Antenatal and postpartum depression are very common and have significant consequences for mothers and their children. This review examines which antenatal depression (AD) and postpartum depression (PPD) treatment interventions are most efficacious in improving parenting and/or child development. CINAHL, Scopus, Cochrane Systematic Reviews, Cochrane Controlled Trials, Medline (OVID), Embase (OVID), PsychINFO, PsycARTICLES, AMED, and reference lists were searched.
Randomized controlled trials (RCTs) and quasi-experimental studies assessing the effect of AD, PPD, or both treatment interventions on parenting and/or child development were included. Meta-analysis was conducted using random effects when possible. Thirty-six trials (within 40 articles) met criteria for review. Interventions include interpersonal psychotherapy (IPT), cognitive behavioural therapy (CBT), peer support, maternal-child interaction guidance, and other interventions, such as massage.
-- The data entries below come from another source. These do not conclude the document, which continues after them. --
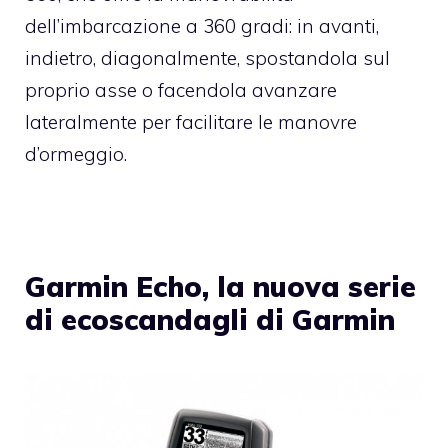
dell’imbarcazione a 360 gradi: in avanti,
indietro, diagonalmente, spostandola sul
proprio asse o facendola avanzare
lateralmente per facilitare le manovre
d’ormeggio.
Garmin Echo, la nuova serie
di ecoscandagli di Garmin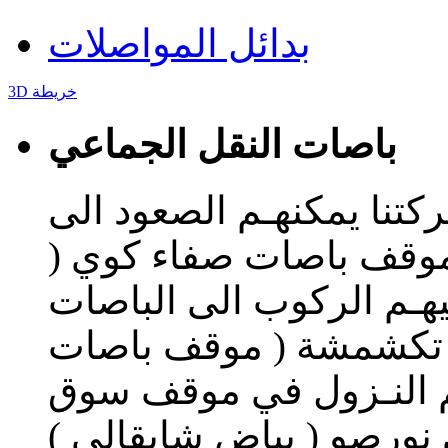
بدائل المواصلات
3D خريطة
باصات النقل الجماعي
ركتنا يمكنهـم الصعود الى
موقف باصات صفاء كوي (
ليهـم الركوب الى الباصات
 تكشمشة ( موقف باصات
م النـزول في موقف سوق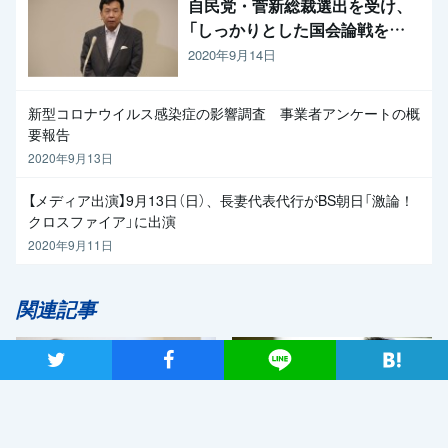
自民党・菅新総裁選出を受け、
「しっかりとした国会論戦を強
く求めたい」と枝野代表
2020年9月14日
新型コロナウイルス感染症の影響調査 事業者アンケートの概
要報告
2020年9月13日
【メディア出演】9月13日（日）、長妻代表代行がBS朝日「激論！
クロスファイア」に出演
2020年9月11日
関連記事
ツイート
シャア
Lineで送る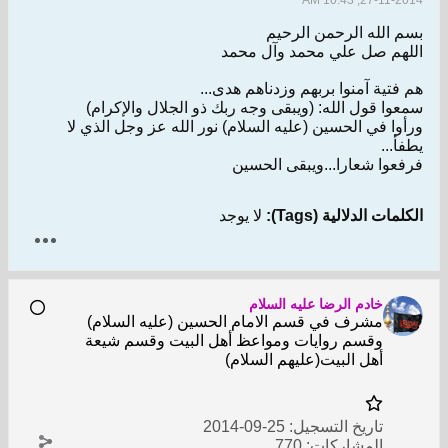
27-11-2014, 10:43 AM
بسم الله الرحمن الرحيم
اللهم صل علي محمد وآل محمد
هم فتية آمنوا بربهم وزدناهم هدى...
سمعوا قول الله: (ويبقى وجه ربك ذو الجلال والإكرام)
ورأوا في الحسين (عليه السلام) نور الله عز وجل الذي لا
يطفأ...
فرفعوا شعارا...ويبقى الحسين
الكلمات الدلالية (Tags):
لا يوجد
خادم الرضا عليه السلام
مشرف في قسم الامام الحسين (عليه السلام)
وقسم روايات ومواعظ أهل البيت وقسم شيعة
أهل البيت(عليهم السلام)
تاريخ التسجيل:
25-09-2014
المشاركات:
770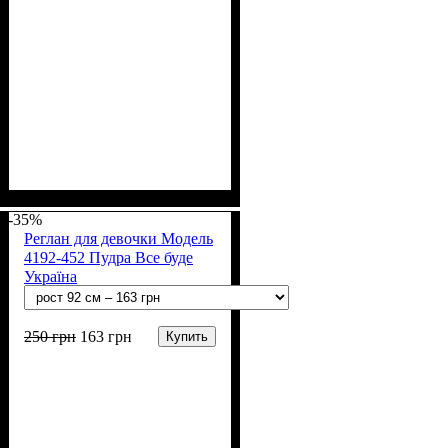
Пол
Материал
Полотно
Цвет
: Девочка
: Розовый, Серый
: Начёс (100% х/б)
: Хлопок
-35%
Реглан для девочки Модель
4192-452 Пудра Все буде
Україна
250
грн
163
грн
Купить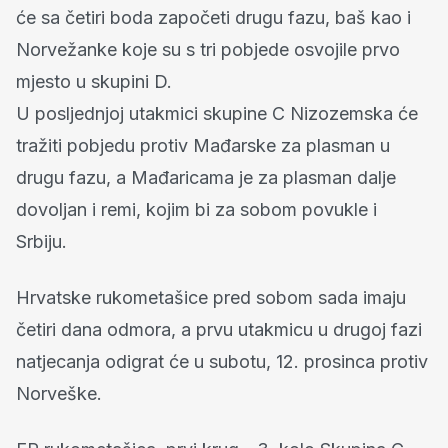
će sa četiri boda započeti drugu fazu, baš kao i
Norvežanke koje su s tri pobjede osvojile prvo
mjesto u skupini D.
U posljednjoj utakmici skupine C Nizozemska će
tražiti pobjedu protiv Mađarske za plasman u
drugu fazu, a Mađaricama je za plasman dalje
dovoljan i remi, kojim bi za sobom povukle i
Srbiju.
Hrvatske rukometašice pred sobom sada imaju
četiri dana odmora, a prvu utakmicu u drugoj fazi
natjecanja odigrat će u subotu, 12. prosinca protiv
Norveške.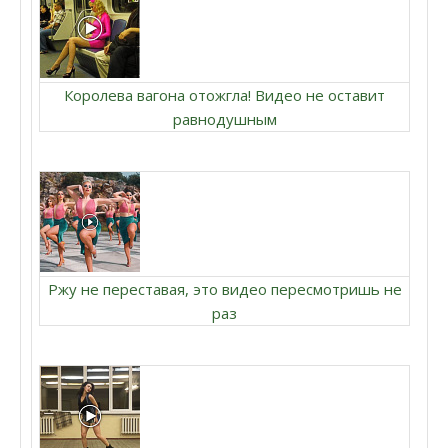
Королева вагона отожгла! Видео не оставит
равнодушным
Ржу не переставая, это видео пересмотришь не
раз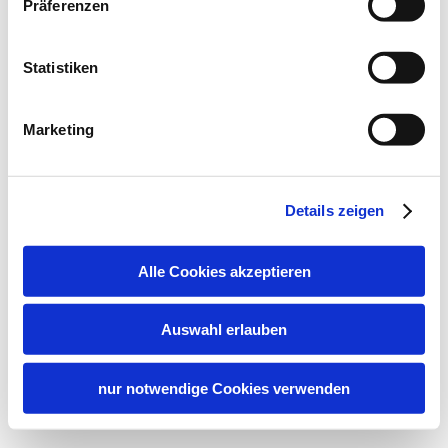
Präferenzen
Statistiken
Marketing
Details zeigen
Alle Cookies akzeptieren
Auswahl erlauben
nur notwendige Cookies verwenden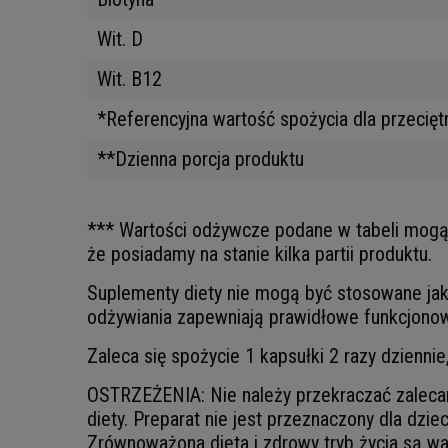
Wit. D
Wit. B12
*Referencyjna wartość spożycia dla przecięt
**Dzienna porcja produktu
*** Wartości odżywcze podane w tabeli mogą ni
że posiadamy na stanie kilka partii produktu.
Suplementy diety nie mogą być stosowane jako
odżywiania zapewniają prawidłowe funkcjonow
Zaleca się spożycie 1 kapsułki 2 razy dziennie
OSTRZEŻENIA: Nie należy przekraczać zalecane
diety. Preparat nie jest przeznaczony dla dzie
Zrównoważona dieta i zdrowy tryb życia są w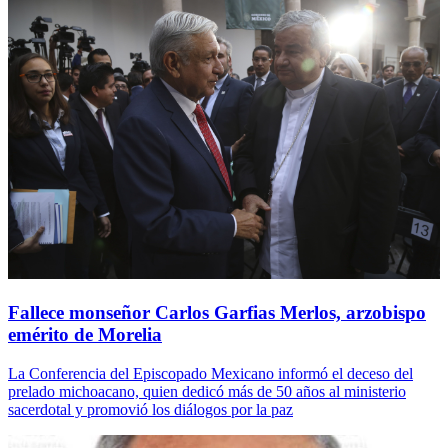
Fallece monseñor Carlos Garfias Merlos, arzobispo
emérito de Morelia
La Conferencia del Episcopado Mexicano informó el deceso del
prelado michoacano, quien dedicó más de 50 años al ministerio
sacerdotal y promovió los diálogos por la paz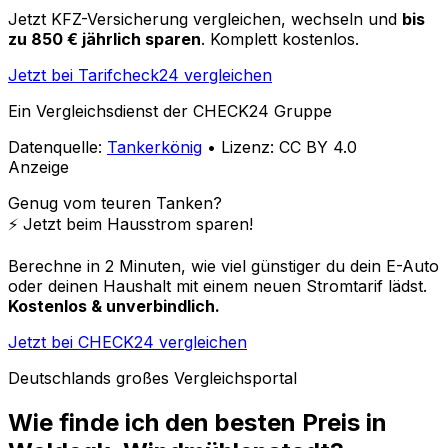
Jetzt KFZ-Versicherung vergleichen, wechseln und
bis
zu 850 € jährlich sparen
. Komplett kostenlos.
Jetzt bei Tarifcheck24 vergleichen
Ein Vergleichsdienst der CHECK24 Gruppe
Datenquelle:
Tankerkönig
• Lizenz: CC BY 4.0
Anzeige
Genug vom teuren Tanken?
⚡️ Jetzt beim Hausstrom sparen!
Berechne in 2 Minuten, wie viel günstiger du dein E-Auto
oder deinen Haushalt mit einem neuen Stromtarif lädst.
Kostenlos & unverbindlich.
Jetzt bei CHECK24 vergleichen
Deutschlands großes Vergleichsportal
Wie finde ich den besten Preis in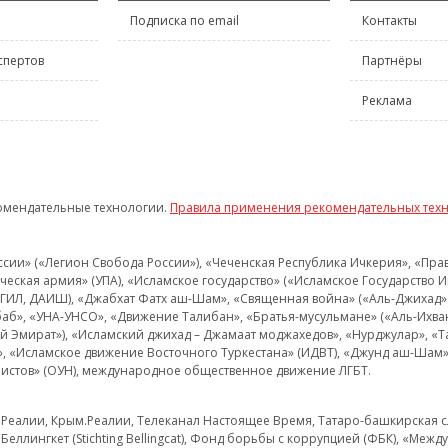
Подписка по email
Контакты
спертов
Партнёры
Реклама
омендательные технологии.
Правила применения рекомендательных тех
и» («Легион Свобода России»), «Чеченская Республика Ичкерия», «Правый
еская армия» (УПА), «Исламское государство» («Исламское Государство И
 ИГИЛ, ДАИШ), «Джабхат Фатх аш-Шам», «Священная война» («Аль-Джихад» 
аб», «УНА-УНСО», «Движение Талибан», «Братья-мусульмане» («Аль-Ихва
кий Эмират»), «Исламский джихад – Джамаат моджахедов», «Нурджулар», «
», «Исламское движение Восточного Туркестана» (ИДВТ), «Джунд аш-Шам»,
истов» (ОУН), международное общественное движение ЛГБТ.
з.Реалии, Крым.Реалии, Телеканал Настоящее Время, Татаро-башкирская сл
Беллингкет (Stichting Bellingcat), Фонд борьбы с коррупцией (ФБК), «Ме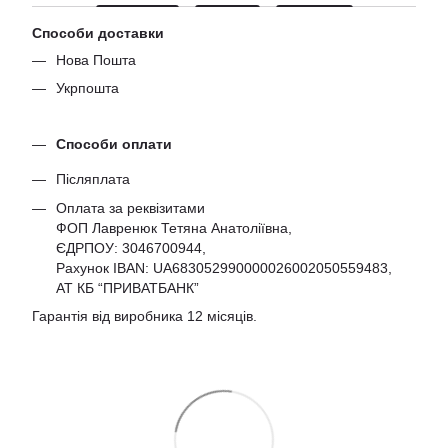
Способи доставки
Нова Пошта
Укрпошта
Способи оплати
Післяплата
Оплата за реквізитами
ФОП Лавренюк Тетяна Анатоліївна,
ЄДРПОУ:
3046700944
,
Рахунок IBAN: UA683052990000026002050559483,
АТ КБ “ПРИВАТБАНК”
Гарантія від виробника 12 місяців.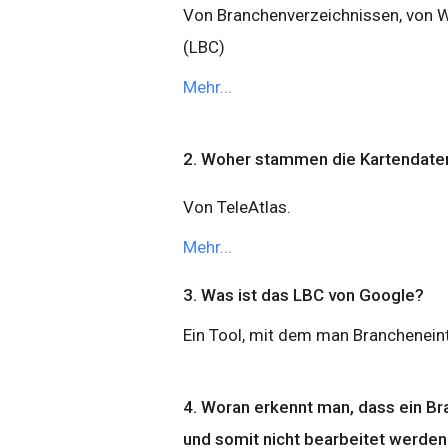
Von Branchenverzeichnissen, von 
(LBC)
Mehr...
2. Woher stammen die Kartendate
Von TeleAtlas.
Mehr...
3. Was ist das LBC von Google?
Ein Tool, mit dem man Branchenein
4. Woran erkennt man, dass ein Br
und somit nicht bearbeitet werden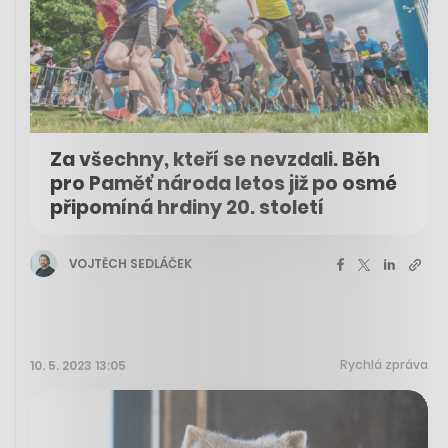
Za všechny, kteří se nevzdali. Běh
pro Paměť národa letos již po osmé
připomíná hrdiny 20. století
VOJTĚCH SEDLÁČEK
Rychlá zpráva
10. 5. 2023 13:05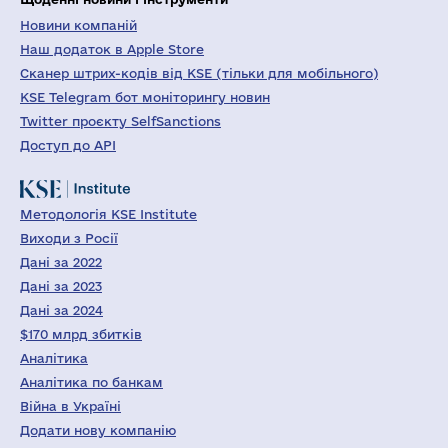
Новини компаній
Наш додаток в Apple Store
Сканер штрих-кодів від KSE (тільки для мобільного)
KSE Telegram бот моніторингу новин
Twitter проєкту SelfSanctions
Доступ до API
Методологія KSE Institute
Виходи з Росії
Дані за 2022
Дані за 2023
Дані за 2024
$170 млрд збитків
Аналітика
Аналітика по банкам
Війна в Україні
Додати нову компанію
For AD, IPT, CBT, and massage produced large effects on parenting (e.g. adjustment and attention toward infant) and child development (e.g. behaviour). For PPD, maternal-child interaction guidance and psychotherapeutic group support produced large effects on parenting (e.g. sense of competence) and child development (e.g. cortisol). However, meta-analysis revealed nonsignificant effects of IPT on maternal-child attachment and CBT on parenting stress.
Promising findings exist for IPT, CBT, maternal-child interaction guidance, massage, and psychotherapeutic group support for specific parenting and/or child development outcomes. Additional RCTs using measures already employed in the literature are required to conduct necessary meta-analysis and fully elucidate treatment effects.